- Assignment -
From the records below, output exactly the lines running from the line containing "を扱うので注意されているのでしょう。面接時の対応など雰" through the line containing "TeaWay ゆめタウン高松店", and no others.

- Provided data -
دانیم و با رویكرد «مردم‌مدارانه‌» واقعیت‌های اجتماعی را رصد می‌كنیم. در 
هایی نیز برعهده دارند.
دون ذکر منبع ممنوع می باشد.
==
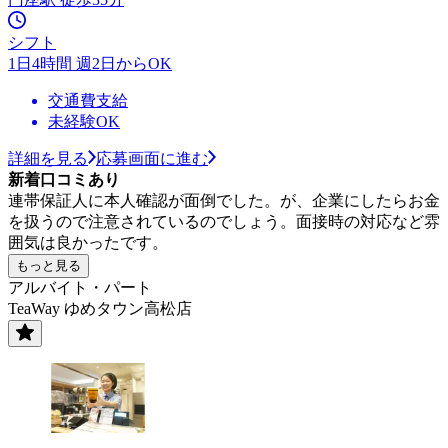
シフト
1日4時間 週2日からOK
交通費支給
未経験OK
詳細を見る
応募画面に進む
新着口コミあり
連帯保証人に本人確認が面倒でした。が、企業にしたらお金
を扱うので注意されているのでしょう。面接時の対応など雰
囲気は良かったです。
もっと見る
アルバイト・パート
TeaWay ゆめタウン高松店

- Result of this exercise -
を扱うので注意されているのでしょう。面接時の対応など雰
囲気は良かったです。
もっと見る
アルバイト・パート
TeaWay ゆめタウン高松店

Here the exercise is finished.